F ists rain on my door just as I’m zipping up my leather jacket.

“Who is it?”

Though my caller doesn’t announce himself, his muttering reveals his identity.

“You may come in.”

Konstantin snaps my door open with so much air-power that it uproots the metal stopper and smacks the wall. And then he claps it closed with the same vigor. It’s a miracle the wood isn’t reduced to shavings.

“What the fuck was that?”

“You’ll have to elaborate, Vizosh. What part of the evening has distraught you so? When I suggested sipping my dinner of blood on the terrace? When I substantiated Aodhan’s sacrifice tale? When I fondled your ear in public? If I were you, I’d sever our engagement immediately. It isn’t as though anyone actually believes we’re mates. According to Sofiya, and I quote, we spark as much as a dying ember.”

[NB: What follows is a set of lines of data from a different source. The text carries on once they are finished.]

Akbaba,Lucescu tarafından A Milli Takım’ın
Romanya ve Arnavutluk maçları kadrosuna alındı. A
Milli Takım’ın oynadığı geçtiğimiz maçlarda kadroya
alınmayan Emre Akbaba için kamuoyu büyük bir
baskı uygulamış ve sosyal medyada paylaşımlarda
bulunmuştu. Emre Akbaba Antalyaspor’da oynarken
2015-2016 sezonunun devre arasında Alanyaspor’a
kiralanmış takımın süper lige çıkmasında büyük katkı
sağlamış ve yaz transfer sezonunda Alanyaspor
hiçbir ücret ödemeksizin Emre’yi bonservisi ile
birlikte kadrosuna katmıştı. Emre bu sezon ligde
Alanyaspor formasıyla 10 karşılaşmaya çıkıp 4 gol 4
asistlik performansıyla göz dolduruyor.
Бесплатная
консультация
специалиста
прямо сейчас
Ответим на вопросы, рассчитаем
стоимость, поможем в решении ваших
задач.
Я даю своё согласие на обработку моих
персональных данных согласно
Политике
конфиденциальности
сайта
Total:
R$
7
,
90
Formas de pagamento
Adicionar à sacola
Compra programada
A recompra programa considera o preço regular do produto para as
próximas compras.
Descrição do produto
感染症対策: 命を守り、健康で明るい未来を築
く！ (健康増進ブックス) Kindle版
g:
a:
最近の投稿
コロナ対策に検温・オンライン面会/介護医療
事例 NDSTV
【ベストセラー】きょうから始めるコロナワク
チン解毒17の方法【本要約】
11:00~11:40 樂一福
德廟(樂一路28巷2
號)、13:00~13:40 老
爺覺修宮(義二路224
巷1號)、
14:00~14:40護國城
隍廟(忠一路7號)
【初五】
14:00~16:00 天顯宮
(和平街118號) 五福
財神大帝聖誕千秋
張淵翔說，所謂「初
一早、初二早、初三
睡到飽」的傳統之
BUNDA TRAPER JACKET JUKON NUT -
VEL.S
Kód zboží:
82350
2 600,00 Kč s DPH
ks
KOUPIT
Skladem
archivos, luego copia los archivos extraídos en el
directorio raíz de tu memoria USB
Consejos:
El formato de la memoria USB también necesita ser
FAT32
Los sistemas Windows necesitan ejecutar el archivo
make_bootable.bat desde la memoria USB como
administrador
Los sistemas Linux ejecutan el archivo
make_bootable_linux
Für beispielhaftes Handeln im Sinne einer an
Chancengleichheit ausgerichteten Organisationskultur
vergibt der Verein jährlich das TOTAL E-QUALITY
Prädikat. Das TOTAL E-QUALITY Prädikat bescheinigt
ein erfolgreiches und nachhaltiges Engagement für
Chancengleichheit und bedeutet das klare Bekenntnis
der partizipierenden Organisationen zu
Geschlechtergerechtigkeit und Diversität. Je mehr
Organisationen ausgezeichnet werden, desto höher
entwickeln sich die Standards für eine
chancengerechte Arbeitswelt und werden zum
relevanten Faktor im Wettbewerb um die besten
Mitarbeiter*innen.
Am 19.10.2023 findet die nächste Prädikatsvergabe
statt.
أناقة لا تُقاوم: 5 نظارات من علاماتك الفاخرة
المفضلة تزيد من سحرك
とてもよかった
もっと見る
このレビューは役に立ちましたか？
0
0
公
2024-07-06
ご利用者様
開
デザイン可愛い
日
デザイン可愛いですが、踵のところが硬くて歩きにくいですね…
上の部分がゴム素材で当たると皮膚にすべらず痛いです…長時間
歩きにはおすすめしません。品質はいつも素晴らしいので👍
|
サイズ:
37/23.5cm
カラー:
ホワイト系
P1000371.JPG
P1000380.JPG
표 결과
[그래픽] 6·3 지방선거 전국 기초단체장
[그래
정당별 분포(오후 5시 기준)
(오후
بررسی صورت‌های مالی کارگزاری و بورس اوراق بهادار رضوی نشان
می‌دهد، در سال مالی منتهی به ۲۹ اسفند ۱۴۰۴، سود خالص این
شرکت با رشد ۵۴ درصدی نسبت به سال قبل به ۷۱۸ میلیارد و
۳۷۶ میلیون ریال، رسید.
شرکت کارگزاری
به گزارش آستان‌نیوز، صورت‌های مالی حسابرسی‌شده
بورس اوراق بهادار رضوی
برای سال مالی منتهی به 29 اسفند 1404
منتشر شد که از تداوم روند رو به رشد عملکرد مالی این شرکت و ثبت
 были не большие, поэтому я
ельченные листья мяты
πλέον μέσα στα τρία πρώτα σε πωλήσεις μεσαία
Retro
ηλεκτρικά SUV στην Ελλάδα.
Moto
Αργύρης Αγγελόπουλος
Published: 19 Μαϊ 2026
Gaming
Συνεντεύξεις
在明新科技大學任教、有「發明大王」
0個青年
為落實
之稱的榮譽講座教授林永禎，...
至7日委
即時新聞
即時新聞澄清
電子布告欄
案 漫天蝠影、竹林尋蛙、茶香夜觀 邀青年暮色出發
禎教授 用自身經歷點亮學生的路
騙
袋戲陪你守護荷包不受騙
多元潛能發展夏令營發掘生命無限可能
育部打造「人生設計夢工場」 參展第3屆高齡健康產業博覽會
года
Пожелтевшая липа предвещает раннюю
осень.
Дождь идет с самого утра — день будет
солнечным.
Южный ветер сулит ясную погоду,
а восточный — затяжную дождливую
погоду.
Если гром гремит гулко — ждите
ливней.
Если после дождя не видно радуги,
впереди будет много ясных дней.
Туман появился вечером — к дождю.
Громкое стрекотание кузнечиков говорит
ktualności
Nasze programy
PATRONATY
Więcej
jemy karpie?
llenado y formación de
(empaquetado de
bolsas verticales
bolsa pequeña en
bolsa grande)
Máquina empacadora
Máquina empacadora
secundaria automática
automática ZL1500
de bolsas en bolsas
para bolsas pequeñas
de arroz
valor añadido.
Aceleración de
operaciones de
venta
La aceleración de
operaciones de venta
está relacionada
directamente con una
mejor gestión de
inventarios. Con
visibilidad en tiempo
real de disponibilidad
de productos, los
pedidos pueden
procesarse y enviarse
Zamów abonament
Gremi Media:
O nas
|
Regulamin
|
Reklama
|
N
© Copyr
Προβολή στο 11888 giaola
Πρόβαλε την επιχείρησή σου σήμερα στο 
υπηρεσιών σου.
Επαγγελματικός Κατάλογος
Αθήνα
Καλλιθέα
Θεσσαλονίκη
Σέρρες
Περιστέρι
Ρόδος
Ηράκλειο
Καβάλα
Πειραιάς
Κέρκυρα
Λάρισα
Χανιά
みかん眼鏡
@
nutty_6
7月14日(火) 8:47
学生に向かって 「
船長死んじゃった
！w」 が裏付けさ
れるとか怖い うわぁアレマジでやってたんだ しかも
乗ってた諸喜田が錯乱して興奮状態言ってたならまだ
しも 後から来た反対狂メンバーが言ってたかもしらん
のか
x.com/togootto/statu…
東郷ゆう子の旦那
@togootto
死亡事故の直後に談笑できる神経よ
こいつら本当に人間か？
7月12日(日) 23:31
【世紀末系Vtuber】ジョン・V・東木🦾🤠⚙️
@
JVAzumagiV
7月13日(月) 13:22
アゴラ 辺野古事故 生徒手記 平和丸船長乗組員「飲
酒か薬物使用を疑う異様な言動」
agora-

His jaw turns razor-sharp as he pounds toward me, hair wild, ripped free of the leather tie that bound it. “Why did you leave?”

Really? “The better question is: why did I fucking bother attending?”

Blood pools beneath the skin of his spasming jaw, making him glow with fury.

“Many believe us lawless savages, but I thought you were different.” My placid tone intensifies the flaring of his nostrils.

“I never even considered you’d cut Sofiya! Not for a single second.”

“You said, and I quote: You cannot go around lobbing off ears, Miss Ríhbiadh . And you didn’t say it with a smile. Trust me, I searched for one.”

“Did I question whether you’d done it?”

“No, but you looked at me funny. I suppose I can’t hold that against you, since you think so little of me and aren’t interested in?—”

“I’m interested!”

I hold up my hand to silence him and finish painting the parts of the picture, which were out of his field of vision earlier.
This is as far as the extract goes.